China will loosen its family planning rules that limit many couples to a single child in the first substantial change to the policy in more than three decades, as leaders seek to address a rapidly aging population.

According to a key policy document issued yesterday by the Party, couples will be allowed to have two children if one of the parents is an only child — widening the exceptions to a rule introduced in the late 1970s to control China’s population, the world’s largest.

Previously, both parents had to be an only child to qualify for this exemption. Rural couples are allowed two children if their first-born child is a girl, an exemption made in 1984 that was the last substantive change to the family planning policy.

“The birth policy will be adjusted and improved step by step to promote long-term balanced development of the population in China,” the Party document said.

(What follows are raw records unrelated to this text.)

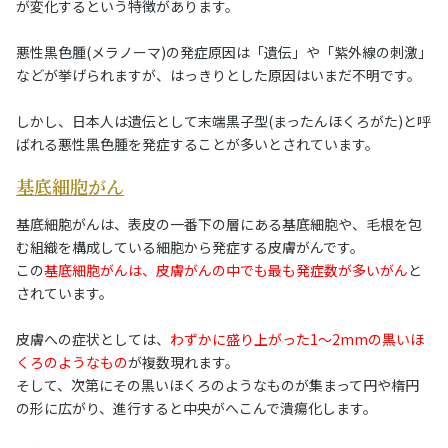
が変化するという特徴があります。
悪性黒色腫(メラノーマ)の発症原因は「遺伝」や「紫外線の刺激」
などが挙げられますが、はっきりとした原因はいまだ不明です。
しかし、日本人は遺伝として末端黒子型(まったんほくろがた)と呼
ばれる悪性黒色腫を発症することが多いとされています。
基底細胞がん
基底細胞がんは、表皮の一番下の層にある基底細胞や、毛根を包
む組織を構成している細胞から発症する皮膚がんです。
この
基底細胞がんは、皮膚がんの中でも最も発症数が多いがん
と
されています。
皮膚への症状としては、
わずかに盛り上がった1～2mmの黒いほ
くろのようなもの
が複数現れます。
そして、次第にその黒いほくろのようなものが集まって円や楕円
の形に広がり、進行すると中央がへこんで潰瘍化します。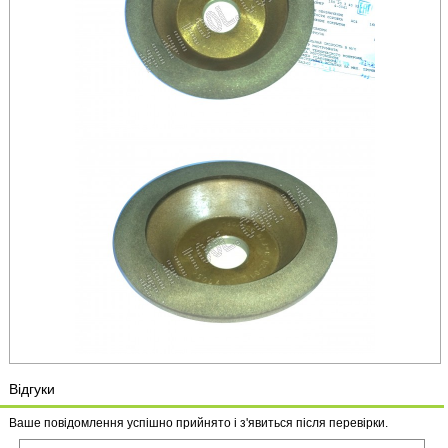
Відгуки
Ваше повідомлення успішно прийнято і з'явиться після перевірки.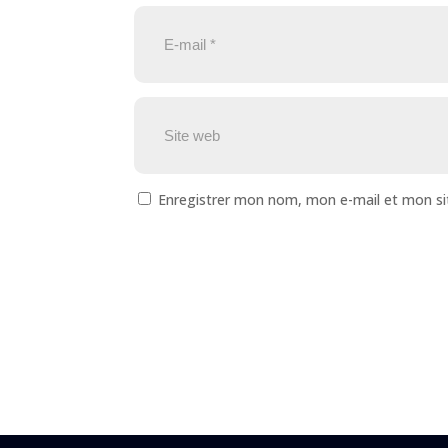
Enregistrer mon nom, mon e-mail et mon si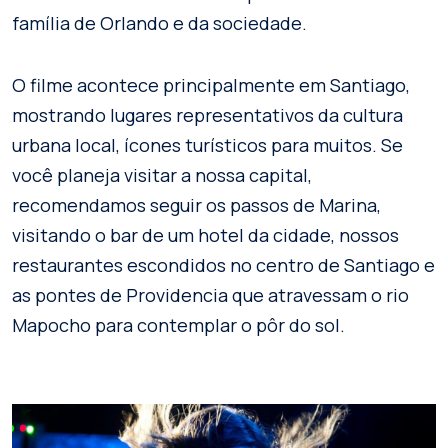
família de Orlando e da sociedade.
O filme acontece principalmente em Santiago,
mostrando lugares representativos da cultura
urbana local, ícones turísticos para muitos. Se
você planeja visitar a nossa capital,
recomendamos seguir os passos de Marina,
visitando o bar de um hotel da cidade, nossos
restaurantes escondidos no centro de Santiago e
as pontes de Providencia que atravessam o rio
Mapocho para contemplar o pôr do sol.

Demographers argue that the one-child policy has created an aging crisis by limiting the size of the young labor pool that must support the large baby boom generation as it retires.

Census officials warned earlier this year that China’s working-age population had begun to shrink for the first time in recent decades, falling by about 3.45 million to 937 million in 2012.

The Chinese government credits the one-child policy with preventing hundreds of millions of births and helping lift countless families out of poverty. But the strict limits have led to forced abortions and sterilizations by local officials, even though such measures are illegal. Couples who flout the rules face hefty fines, seizure of their property and loss of their jobs in state-owned firms.

Last year, a government think tank urged China’s leaders to start phasing out the policy and allow two children for every family by 2015, saying the country had paid a “huge political and social cost.”

The China Development Research Foundation said the policy had resulted in social conflict, high administrative costs and led indirectly to a long-term gender imbalance because of illegal abortions of female fetuses and the infanticide of baby girls by parents who cling to a traditional preference for a son.

The policy document does not specify when the family-size change takes effect, but details are expected when government offices roll out implementation plans later.